Jack expanded the farm when he leased more land from the Sassiang village, and started a meat bird industry.(Parent stock, incubators, meat bird growing area and abattoir producing frozen chickens). He expanded it to involve beef production, pigs and market garden vegetables for Lae.

As the farm grew, he started to expand in house production of chicken feed (to compete with Lae Feed Mills). He bought some 600KVA generators and constructed a high tension electricity network for the farm and the various industries he had built.

At the time the 40 Mile store was owned and run by a expat named Slim, left over from the World War II. The store sold many of the by-products of the chicken enterprise (which was first named Warwin Good Pela Cokaruk and later Palm Frozen Chicken.

As Busu Coffee had many retail outlets in Lae and the highlands, the farm produce was sold in all his outlets. The farm was later sold to the Morobe Provincial Government.


I tend to agree with such notions of change in how we do things. I believe radical changes are very much needed in PNG.

For example, the cold morning shower. Walk straight into the shower and turn on the cold water without stopping to think or question what you are doing.

Do it because you must elicit an instant response physically to stimulate you mentally. Do it because its good for you.

PNG needs a cold shower to wake up!

Reginald Renagi

I wholeheartedly support Arthur Williams. Stop the annual Australian financial grant to PNG now.

Australia can start immediately by incrementally reducing it by 20 percent at a time. In the next five years, PNG should be running on its own resources.

PNG needs more trade with Australia, not more aid money.

This will force PNG to plan better and use its resources more prudently than it has done in the past.

Arthur Williams

I think the first step for Australia would be to cease giving any financial aid whatsoever to PNG.
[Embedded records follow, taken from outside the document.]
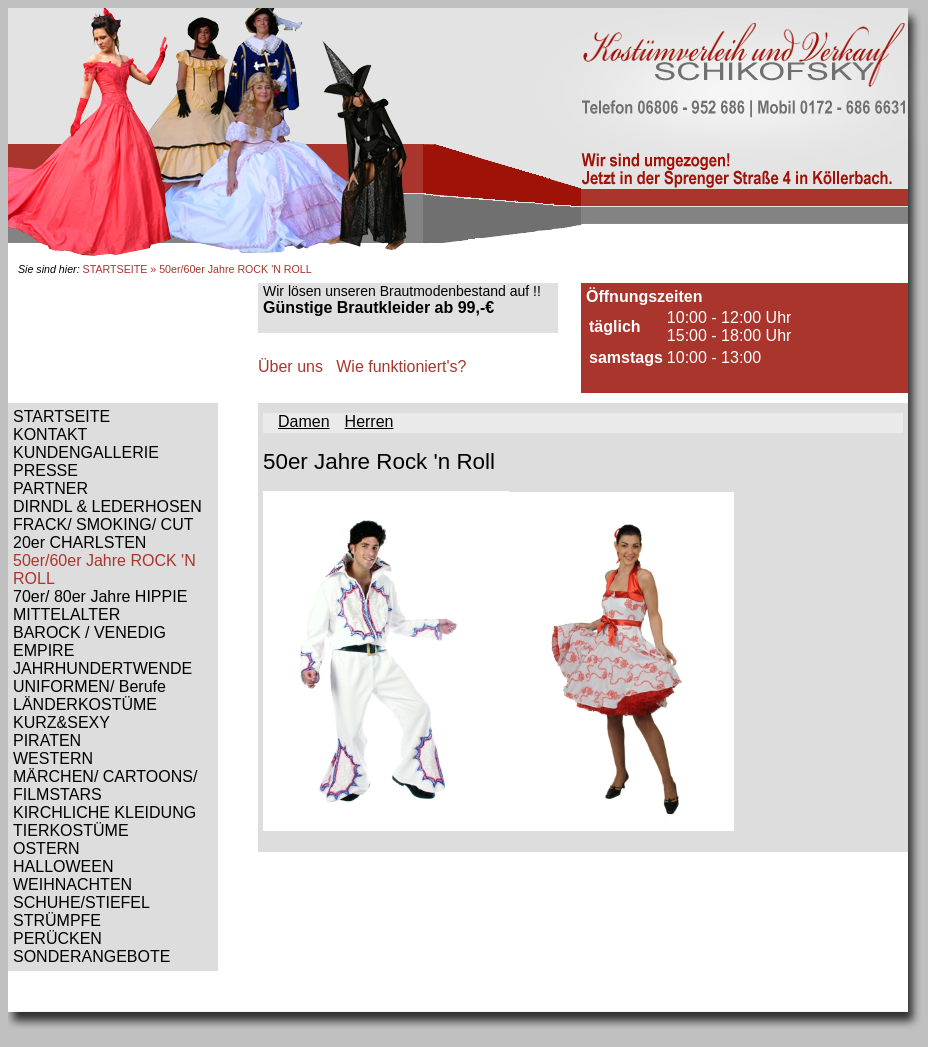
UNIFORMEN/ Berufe (89, 686)
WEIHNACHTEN (72, 884)
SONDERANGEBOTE (91, 956)
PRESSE (45, 470)
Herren (369, 421)
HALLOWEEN (63, 866)
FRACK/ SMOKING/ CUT (103, 524)
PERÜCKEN (57, 938)
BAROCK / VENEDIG (89, 632)
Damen (304, 421)
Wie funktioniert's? (401, 366)
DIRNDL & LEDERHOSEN (107, 506)
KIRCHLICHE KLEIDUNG (104, 812)
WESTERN (53, 758)
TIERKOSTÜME (71, 830)
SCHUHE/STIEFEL (81, 902)
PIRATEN (47, 740)
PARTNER (50, 488)
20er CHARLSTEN (79, 542)
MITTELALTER (66, 614)
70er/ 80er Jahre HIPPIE (100, 596)
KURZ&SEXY (61, 722)
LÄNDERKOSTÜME (85, 704)
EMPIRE (43, 650)
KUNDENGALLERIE (86, 452)
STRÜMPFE (57, 920)
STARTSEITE (115, 269)
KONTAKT (50, 434)
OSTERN (46, 848)
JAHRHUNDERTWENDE (102, 668)
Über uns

The nation is very, very rich especially when one considers it has less than seven million people; it has gold and other mineral mines and potential mines in many places; huge timber and marine resources; cash crops of every tropical description.

What is the reason for Australia giving money to the evil bunch of politicians now in control who merely puke it back onto the ground in Queensland?

Enough is enough. If you have spare cash then use it more wisely where others have a far far greater need than PNG.

The withdrawn handouts may make PNG corrupters think a little deeper about what they have done to their nation rather than try to blame a colonial style government that quit the scene 36 years ago.

Oz money will not keep any alien invasion at bay.

My wife's tribe has never received even half a million kina of Oz money even if you add up every coin and note since that day in 1914 when Australia became destined to control the islands of New Guinea.

The evil-doers in the parliament and their cronies make no positive impact on their daily toil and early deaths.

May God forgive those who have manipulated the nations wealth since 1975.

Arthur Williams
Lavongai & Silures


DAL is an ongoing example of the decay in PNG government and its interaction with partners and stakeholders.

It may be predicted that if we cannot fix even that arm of government, that deals with the very livelihood of 85% of the nation, what possible good can we do elsewhere?

A hungry man so easily becomes a lawless man.

Reginald Renagi

A good article by John 'Moses' Fowke and the last sentence is true. It is now up to a new PNG leadership.

Today's generation must try to ensure PNG does not fall further and further into the trap of freely allowing foreign interests to conquer the country by doing it on the sly.

Barbara Short

About ten years ago I had an interesting holiday in Fiji.

I travelled with a missionary couple and their children to many parts of Fiji in the local buses and ships.

My friend was an agricultural teacher at a church school.

We visited a number of farms run by Indian Fijians where we were impressed by the way they were running their farms.

The Indian families were very glad that their children were being taught Agriculture by this friend of mine and cooked a wonderful meal for us.

I guess John, the last sentence you wrote, also applies to Fiji.

Just think about how this may work out for PNG if a similar pattern occurs here.